PROBLEM: Return each line of the data below that contains the string "POSTERS".

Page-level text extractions
• • • • • • •
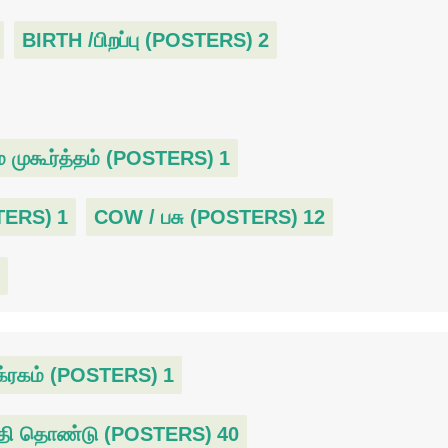
BIRTH /பிறப்பு (POSTERS)
2
முகூர்த்தம் (POSTERS)
1
STERS)
1
COW / பசு (POSTERS)
12
க்ரகம் (POSTERS)
1
தி தொண்டு (POSTERS)
40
• • • • • • •
OUTPUT OF THE TASK:
BIRTH /பிறப்பு (POSTERS)
முகூர்த்தம் (POSTERS)
COW / பசு (POSTERS)
க்ரகம் (POSTERS)
தி தொண்டு (POSTERS)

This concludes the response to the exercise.